Miró el suelo alfombrado de la oficina de su profesor de linguística. “En Chile nunca ví una casa con alfombras”, se dijo. Mi casa tenía suelo de madera que tenía que encerar con betún café. No tenía aspiradora, ni enceradora eléctrica. Todo el brillo se sacaba con un simple chancho de palo que de vez en cuando - ¡ qué tonta era de repente! -echaba de menos, como al Rasputín, aquél perro fiel que tuvo que dejar al venirse a este país que la alimentaba con arena seca. Y cuando era niña, cuando vivía en Lorenzo Arenas, todos los edificios tenían suelo de baldosas y estaban siempre brillantes, porque las mujeres, las dueñas de casa, se encargaban de barrer, encerar y pulir las baldosas todos los días. “Aquí en Inglaterra no hacen eso las mujeres”, pensó divertida. Las mujeres en la población y en el edificio que estaba frente a la escuela, limpiaban, colgaban ropa y copuchaban, a la vez que le echaban una mirada a la pila de críos que jugaban al pillarse, a las bolitas, o al fútbol en la cancha del otro lado del bloque.

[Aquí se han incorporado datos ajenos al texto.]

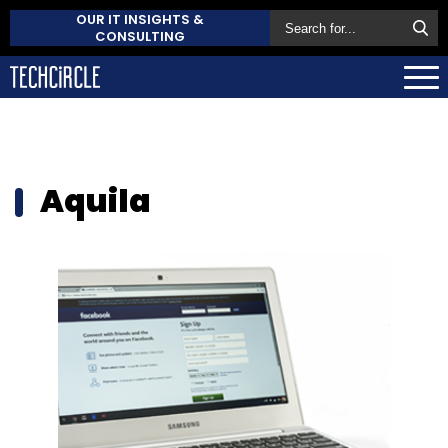
OUR IT INSIGHTS &
CONSULTING
Aquila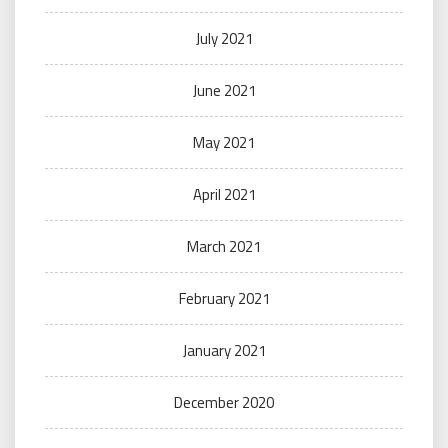
July 2021
June 2021
May 2021
April 2021
March 2021
February 2021
January 2021
December 2020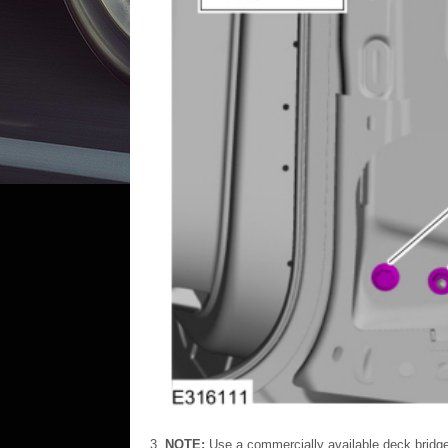
NOTE:
Use a commercially available deck bridg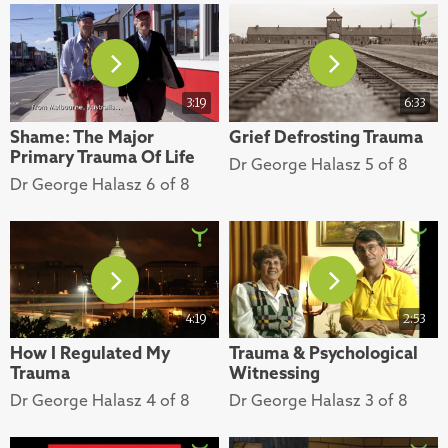
3:19
6:33
Shame: The Major
Grief Defrosting Trauma
Primary Trauma Of Life
Dr George Halasz 5 of 8
Dr George Halasz 6 of 8
4:19
2:53
How I Regulated My
Trauma & Psychological
Trauma
Witnessing
Dr George Halasz 4 of 8
Dr George Halasz 3 of 8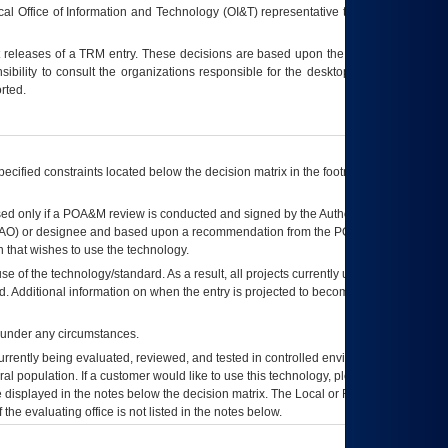
ocal Office of Information and Technology (OI&T) representative to ensure that all
t releases of a
TRM
entry. These decisions are based upon the best information
ibility to consult the organizations responsible for the desktop, testing, and/or
rted.
ecified constraints located below the decision matrix in the footnote[1] and on
ed only if a
POA&M
review is conducted and signed by the Authorizing Official
AO
) or designee and based upon a recommendation from the
POA&M
 that wishes to use the technology.
se of the technology/standard. As a result, all projects currently utilizing the
rd. Additional information on when the entry is projected to become unauthorized
d under any circumstances.
currently being evaluated, reviewed, and tested in controlled environments. Use
eral population. If a customer would like to use this technology, please work with
ce displayed in the notes below the decision matrix. The Local or Regional
OI&T
f the evaluating office is not listed in the notes below.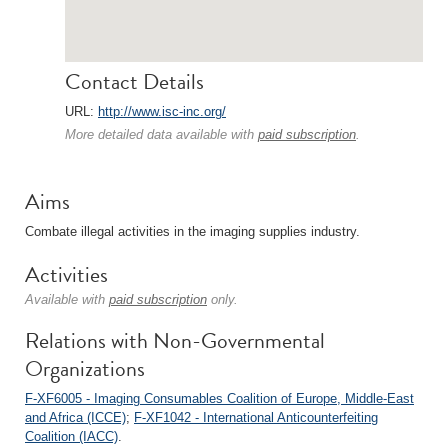
Contact Details
URL:
http://www.isc-inc.org/
More detailed data available with
paid subscription
.
Aims
Combate illegal activities in the imaging supplies industry.
Activities
Available with
paid subscription
only.
Relations with Non-Governmental
Organizations
F-XF6005 - Imaging Consumables Coalition of Europe, Middle-East
and Africa (ICCE)
;
F-XF1042 - International Anticounterfeiting
Coalition (IACC)
.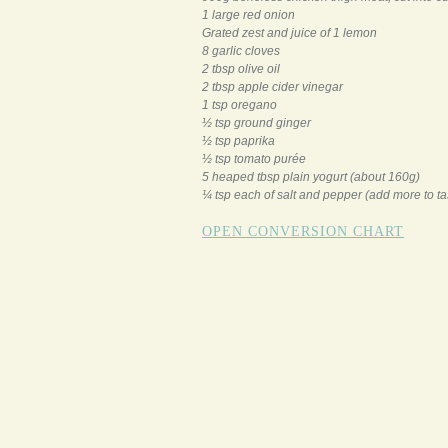
1 large red onion
Grated zest and juice of 1 lemon
8 garlic cloves
2 tbsp olive oil
2 tbsp apple cider vinegar
1 tsp oregano
½ tsp ground ginger
½ tsp paprika
½ tsp tomato purée
5 heaped tbsp plain yogurt (about 160g)
¼ tsp each of salt and pepper (add more to ta
OPEN CONVERSION CHART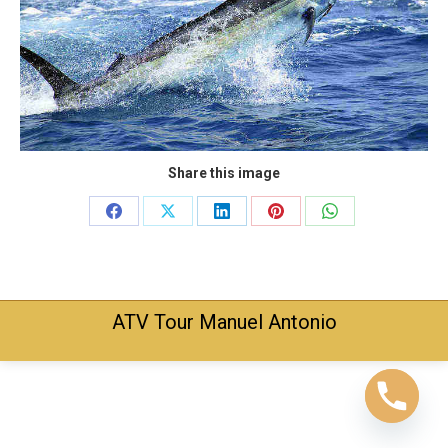
Share this image
Share
Share
Share
Share
Share
on
on
on
on
on
Facebook
X
LinkedIn
Pinterest
WhatsApp
ATV Tour Manuel Antonio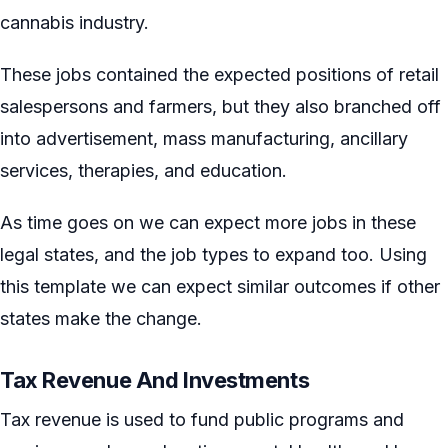
cannabis industry.
These jobs contained the expected positions of retail
salespersons and farmers, but they also branched off
into advertisement, mass manufacturing, ancillary
services, therapies, and education.
As time goes on we can expect more jobs in these
legal states, and the job types to expand too. Using
this template we can expect similar outcomes if other
states make the change.
Tax Revenue And Investments
Tax revenue is used to fund public programs and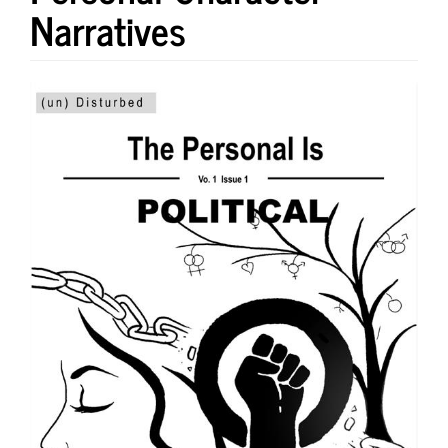
Narratives
Article
Sidebar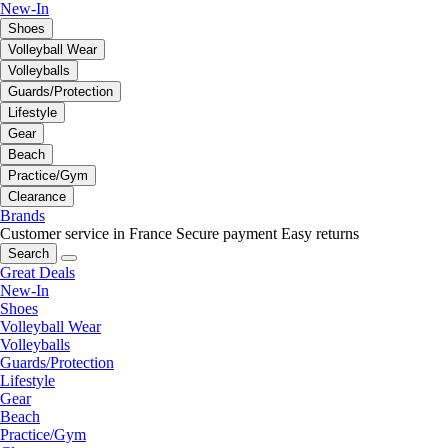
New-In
Shoes
Volleyball Wear
Volleyballs
Guards/Protection
Lifestyle
Gear
Beach
Practice/Gym
Clearance
Brands
Customer service in France
Secure payment
Easy returns
Search
Great Deals
New-In
Shoes
Volleyball Wear
Volleyballs
Guards/Protection
Lifestyle
Gear
Beach
Practice/Gym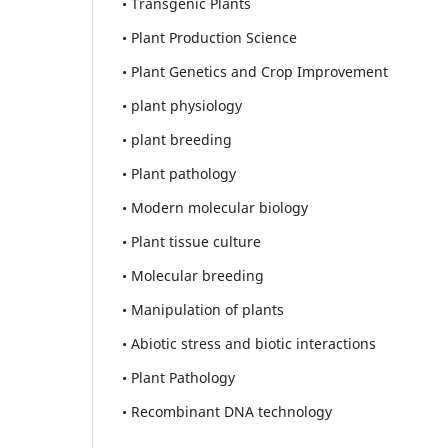
• Transgenic Plants
• Plant Production Science
• Plant Genetics and Crop Improvement
• plant physiology
• plant breeding
• Plant pathology
• Modern molecular biology
• Plant tissue culture
• Molecular breeding
• Manipulation of plants
• Abiotic stress and biotic interactions
• Plant Pathology
• Recombinant DNA technology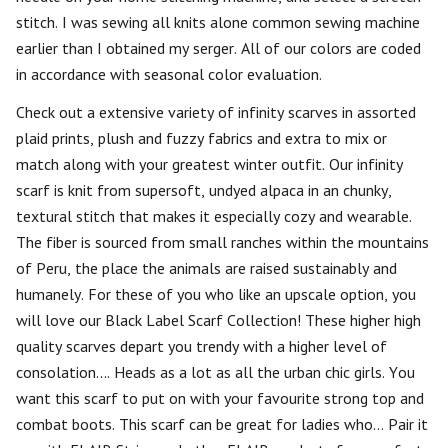
stitch. I was sewing all knits alone common sewing machine
earlier than I obtained my serger. All of our colors are coded
in accordance with seasonal color evaluation.
Check out a extensive variety of infinity scarves in assorted
plaid prints, plush and fuzzy fabrics and extra to mix or
match along with your greatest winter outfit. Our infinity
scarf is knit from supersoft, undyed alpaca in an chunky,
textural stitch that makes it especially cozy and wearable.
The fiber is sourced from small ranches within the mountains
of Peru, the place the animals are raised sustainably and
humanely. For these of you who like an upscale option, you
will love our Black Label Scarf Collection! These higher high
quality scarves depart you trendy with a higher level of
consolation…. Heads as a lot as all the urban chic girls. You
want this scarf to put on with your favourite strong top and
combat boots. This scarf can be great for ladies who… Pair it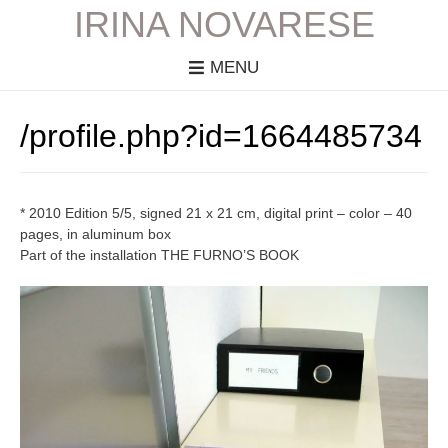
IRINA NOVARESE
MENU
/profile.php?id=1664485734
* 2010 Edition 5/5, signed 21 x 21 cm, digital print – color – 40
pages, in aluminum box
Part of the installation THE FURNO’S BOOK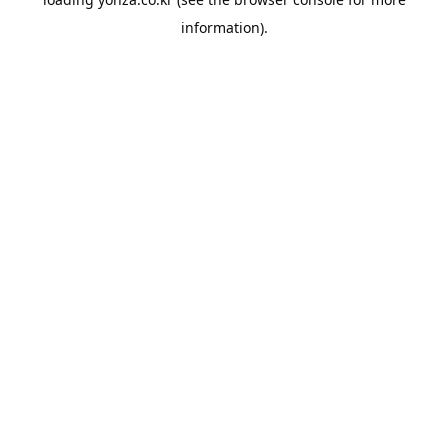
information).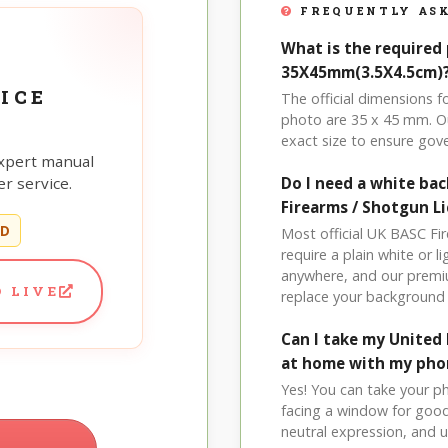
FREQUENTLY ASK
What is the required
35X45mm(3.5X4.5cm)
ICE
The official dimensions
photo are 35 x 45 mm. Ou
exact size to ensure go
xpert manual
r service.
Do I need a white ba
Firearms / Shotgun L
ED
Most official UK BASC Fi
require a plain white or 
anywhere, and our premi
 LIVE
replace your background 
Can I take my Unite
at home with my pho
Yes! You can take your p
facing a window for good l
neutral expression, and up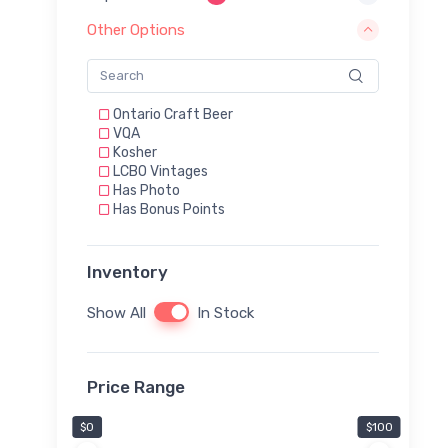
Other Options
Ontario Craft Beer
VQA
Kosher
LCBO Vintages
Has Photo
Has Bonus Points
Inventory
Show All
In Stock
Price Range
$0
$100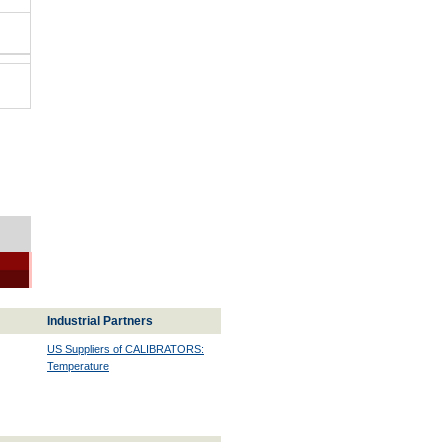
Industrial Partners
US Suppliers of CALIBRATORS:
Temperature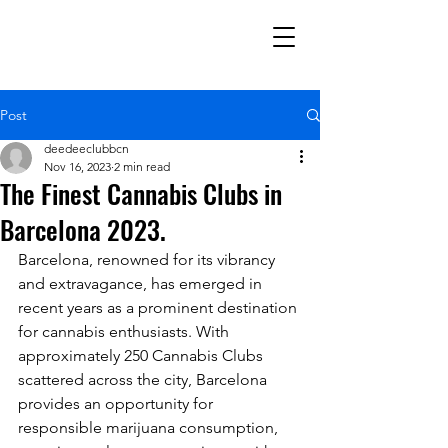
Post
deedeeclubbcn
Nov 16, 2023
2 min read
The Finest Cannabis Clubs in
Barcelona 2023.
Barcelona, renowned for its vibrancy 
and extravagance, has emerged in 
recent years as a prominent destination 
for cannabis enthusiasts. With 
approximately 250 Cannabis Clubs 
scattered across the city, Barcelona 
provides an opportunity for 
responsible marijuana consumption, 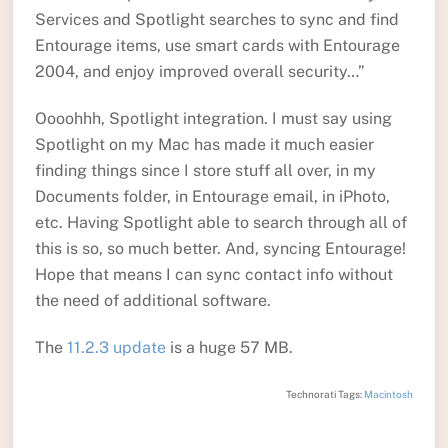
Services and Spotlight searches to sync and find
Entourage items, use smart cards with Entourage
2004, and enjoy improved overall security…”
Oooohhh, Spotlight integration. I must say using
Spotlight on my Mac has made it much easier
finding things since I store stuff all over, in my
Documents folder, in Entourage email, in iPhoto,
etc. Having Spotlight able to search through all of
this is so, so much better. And, syncing Entourage!
Hope that means I can sync contact info without
the need of additional software.
The
11.2.3 update
is a huge 57 MB.
Technorati Tags:
Macintosh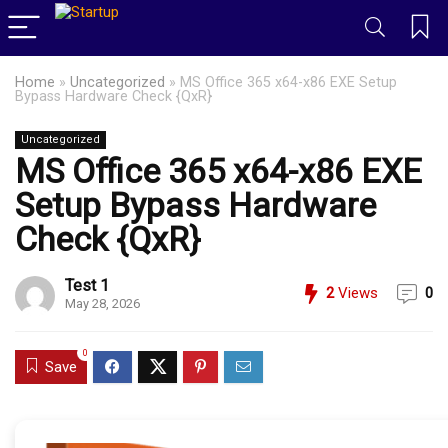
Home
»
Uncategorized
»
MS Office 365 x64-x86 EXE Setup
Bypass Hardware Check {QxR}
Uncategorized
MS Office 365 x64-x86 EXE
Setup Bypass Hardware
Check {QxR}
Test 1
2
Views
0
May 28, 2026
0
Save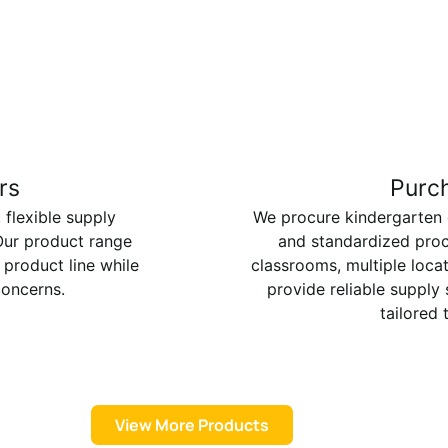
rs
Purc
 flexible supply
We procure kindergarten ch
 Our product range
and standardized proc
 product line while
classrooms, multiple loca
concerns.
provide reliable supply
tailored 
View More Products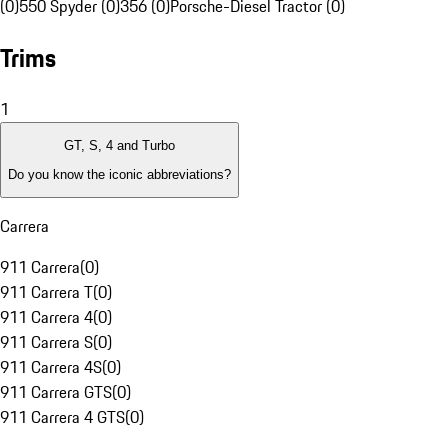
(0)
550 Spyder (0)
356 (0)
Porsche-Diesel Tractor (0)
Trims
1
GT, S, 4 and Turbo
Do you know the iconic abbreviations?
Carrera
911 Carrera
(
0
)
911 Carrera T
(
0
)
911 Carrera 4
(
0
)
911 Carrera S
(
0
)
911 Carrera 4S
(
0
)
911 Carrera GTS
(
0
)
911 Carrera 4 GTS
(
0
)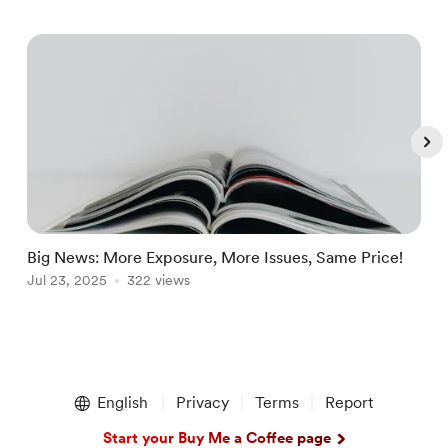
Big News: More Exposure, More Issues, Same Price!
K
Jul 23, 2025
322 views
S
J
Item
1
English
Privacy
Terms
Report
of
5
Start your Buy Me a Coffee page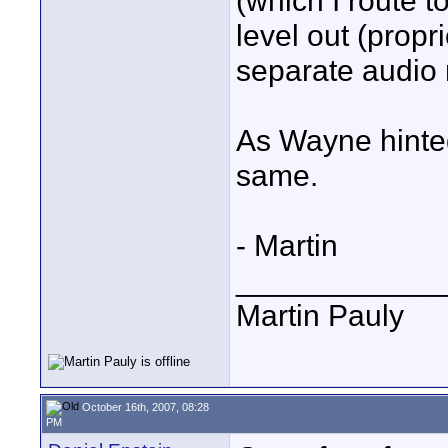
(which I route t
level out (propri
separate audio 
As Wayne hinted
same.
- Martin
____________
Martin Pauly
October 16th, 2007, 08:28
PM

Los niños por su parte, cuando no estaban jugando o explorando el despertar de su sexualidad, se reunían en las escaleras a tocar guitarra y cantar canciones de Los Iracundos, la Cecilia de Tomé, Los Bric-a-Brac. ¡Puerto Mooo-o-ont, me alejé de tíí, sin saber por quéé! cantaban a coro. O ella cantaba, imitando a su ídola: Noche...playaaa, risas, peeeenaaar...las olas al pasar parecen murmurar, la canción que nunca calla.....! mientras los demás se cagaban de la risa, porque su voz no le alcancazaba para llegar al registro tan alto y particular de la cantante de la nueva ola..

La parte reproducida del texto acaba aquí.